We placed our order, and the two girls at the table next to us left to go upstairs.
There was still a “cloud” or a “heaviness” in the atmosphere … and I looked at the two girls serving, usually joyful … and thought that the girl making coffees looked “grey” … she lacked colour … and the other one swore angrily as she hit her head … a four lettered expletive came out of her mouth in front of my son and I flinched …
I felt grouchy and thought why did I bother and I went upstairs to the bathroom, having a chat to God on the way …
I sensed that He was showing me something, but I did not particularly want to offer to pray … to be quite honest, I just wanted to leave.
We finished up and my husband paid, leaving the shop to adjust my son’s car seat as I waited for my son to finish his snack.
As I did, the girls started to chat to me … and I thought “what the heck” and so I said “I want to pray for you both” …
They said “oh no, you have already paid” …
To which I responded “No … I want to pray for you both … can I pray a blessing for you both?”
They both agreed and so I leant over the counter and took the coffee makers hand and I stretched out and took the other girls hand … they told me their names and I began to pray …
For the coffee maker I prayed favour, I released colour and joy and hope, and I declared her destiny open … she visibly changed colour … her complexion suddenly filling with colour …

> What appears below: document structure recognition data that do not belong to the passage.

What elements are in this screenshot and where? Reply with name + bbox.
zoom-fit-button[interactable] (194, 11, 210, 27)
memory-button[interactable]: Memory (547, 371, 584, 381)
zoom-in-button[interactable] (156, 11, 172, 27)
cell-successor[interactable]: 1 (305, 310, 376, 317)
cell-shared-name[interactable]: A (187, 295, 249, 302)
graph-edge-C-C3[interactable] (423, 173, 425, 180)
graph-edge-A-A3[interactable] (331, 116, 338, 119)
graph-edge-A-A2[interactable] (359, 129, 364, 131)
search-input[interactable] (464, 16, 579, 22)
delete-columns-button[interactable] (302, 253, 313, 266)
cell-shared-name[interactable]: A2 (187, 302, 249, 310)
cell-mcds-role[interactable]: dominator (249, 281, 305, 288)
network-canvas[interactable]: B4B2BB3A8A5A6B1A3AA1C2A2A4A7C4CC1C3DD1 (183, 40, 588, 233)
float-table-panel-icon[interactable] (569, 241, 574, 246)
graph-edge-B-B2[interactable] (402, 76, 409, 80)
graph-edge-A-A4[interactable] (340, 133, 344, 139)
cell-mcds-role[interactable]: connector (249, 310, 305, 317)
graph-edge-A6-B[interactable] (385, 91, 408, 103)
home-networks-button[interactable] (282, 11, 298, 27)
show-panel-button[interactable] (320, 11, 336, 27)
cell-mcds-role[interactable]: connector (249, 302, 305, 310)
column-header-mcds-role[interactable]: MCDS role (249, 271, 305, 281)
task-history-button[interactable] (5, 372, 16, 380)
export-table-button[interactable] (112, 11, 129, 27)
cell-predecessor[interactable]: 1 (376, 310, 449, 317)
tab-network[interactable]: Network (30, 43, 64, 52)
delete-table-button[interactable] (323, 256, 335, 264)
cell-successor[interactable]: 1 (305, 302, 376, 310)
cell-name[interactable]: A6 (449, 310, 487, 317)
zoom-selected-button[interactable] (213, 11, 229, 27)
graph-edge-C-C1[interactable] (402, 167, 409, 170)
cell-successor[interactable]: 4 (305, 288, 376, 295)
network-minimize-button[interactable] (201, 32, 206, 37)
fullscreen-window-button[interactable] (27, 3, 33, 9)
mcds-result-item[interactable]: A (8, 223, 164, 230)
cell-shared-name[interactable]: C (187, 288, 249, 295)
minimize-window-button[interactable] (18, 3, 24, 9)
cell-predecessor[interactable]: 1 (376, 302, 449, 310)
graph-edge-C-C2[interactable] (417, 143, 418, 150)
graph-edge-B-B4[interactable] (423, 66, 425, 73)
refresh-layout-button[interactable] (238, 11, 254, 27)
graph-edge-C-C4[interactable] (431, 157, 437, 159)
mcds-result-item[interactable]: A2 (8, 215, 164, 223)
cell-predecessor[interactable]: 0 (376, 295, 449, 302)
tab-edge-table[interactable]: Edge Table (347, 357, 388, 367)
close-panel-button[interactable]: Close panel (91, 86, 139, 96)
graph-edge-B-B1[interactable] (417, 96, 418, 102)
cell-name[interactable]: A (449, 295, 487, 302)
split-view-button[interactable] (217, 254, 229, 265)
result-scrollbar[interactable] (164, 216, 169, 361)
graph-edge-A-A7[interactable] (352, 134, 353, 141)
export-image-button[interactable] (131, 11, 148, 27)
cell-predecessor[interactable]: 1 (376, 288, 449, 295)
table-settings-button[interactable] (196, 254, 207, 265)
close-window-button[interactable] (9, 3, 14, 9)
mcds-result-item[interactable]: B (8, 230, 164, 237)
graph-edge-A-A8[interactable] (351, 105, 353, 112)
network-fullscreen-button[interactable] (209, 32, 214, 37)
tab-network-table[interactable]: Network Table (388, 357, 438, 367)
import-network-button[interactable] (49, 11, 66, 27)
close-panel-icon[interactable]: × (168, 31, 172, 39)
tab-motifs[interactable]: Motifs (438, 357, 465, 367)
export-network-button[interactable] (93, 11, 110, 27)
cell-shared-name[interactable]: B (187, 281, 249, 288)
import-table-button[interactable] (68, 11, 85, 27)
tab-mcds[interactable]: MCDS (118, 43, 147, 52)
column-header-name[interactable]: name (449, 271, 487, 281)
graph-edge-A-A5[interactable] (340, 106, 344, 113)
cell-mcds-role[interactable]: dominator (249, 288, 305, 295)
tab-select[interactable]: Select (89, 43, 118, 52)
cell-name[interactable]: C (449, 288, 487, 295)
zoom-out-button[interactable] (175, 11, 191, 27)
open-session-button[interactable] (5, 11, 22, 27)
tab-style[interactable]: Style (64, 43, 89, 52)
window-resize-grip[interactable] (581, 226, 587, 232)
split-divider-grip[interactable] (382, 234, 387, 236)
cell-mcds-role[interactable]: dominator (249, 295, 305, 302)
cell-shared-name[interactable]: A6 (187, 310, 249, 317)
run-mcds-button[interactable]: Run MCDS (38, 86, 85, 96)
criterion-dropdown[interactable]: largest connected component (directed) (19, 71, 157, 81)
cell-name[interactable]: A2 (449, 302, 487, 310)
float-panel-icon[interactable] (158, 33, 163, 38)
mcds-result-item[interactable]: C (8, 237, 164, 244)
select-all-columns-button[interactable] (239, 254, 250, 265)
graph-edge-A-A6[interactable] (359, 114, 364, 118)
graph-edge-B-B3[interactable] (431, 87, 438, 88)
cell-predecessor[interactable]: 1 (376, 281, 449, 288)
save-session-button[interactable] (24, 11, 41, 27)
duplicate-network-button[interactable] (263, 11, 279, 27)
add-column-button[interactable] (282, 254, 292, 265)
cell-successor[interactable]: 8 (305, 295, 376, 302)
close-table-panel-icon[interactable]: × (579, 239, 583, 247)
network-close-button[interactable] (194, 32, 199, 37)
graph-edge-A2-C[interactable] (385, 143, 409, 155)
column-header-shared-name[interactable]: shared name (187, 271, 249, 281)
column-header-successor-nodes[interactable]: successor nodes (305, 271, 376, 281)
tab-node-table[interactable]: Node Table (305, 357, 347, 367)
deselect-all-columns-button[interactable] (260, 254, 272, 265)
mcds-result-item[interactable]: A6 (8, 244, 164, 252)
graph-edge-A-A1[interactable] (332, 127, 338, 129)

I then turned to the other girl and looked at her and I said to her that I felt things had been tough, but that the past was the past but that it was a new day … that the door on the past was closed and I declared her future open … I declared in “new beginnings” …
They both gasped … presumably because it was accurate … and I think that they realised that God had been released in their midst …
The second girl looked at me and said “wait, please wait …will you please do that for the girl upstairs?”
I said “sure but I have to check on my son” …
M had run out of the shop and on checking he was ok and seeing his was with my husband I shouted out what I was doing and disappeared back into the coffee shop …
I went upstairs and the second girl quickly explained in a very excited manner what I had done, how I had said stuff about her past, and that the door to the past was shut … and she said you have to get her to pray for you …
The girl looked at me and agreed.
I asked her name … noting that the strong smell around her had gone and I recognised that the smell had been a sign, a “word of knowledge” which had come in the form of smell, and I knew then, for sure, that I had been set up by God to release freedom upon this girl…
I asked if I could place my hand on her and I prayed … I said to her gently that I sensed she had been sad … very sad and she agreed.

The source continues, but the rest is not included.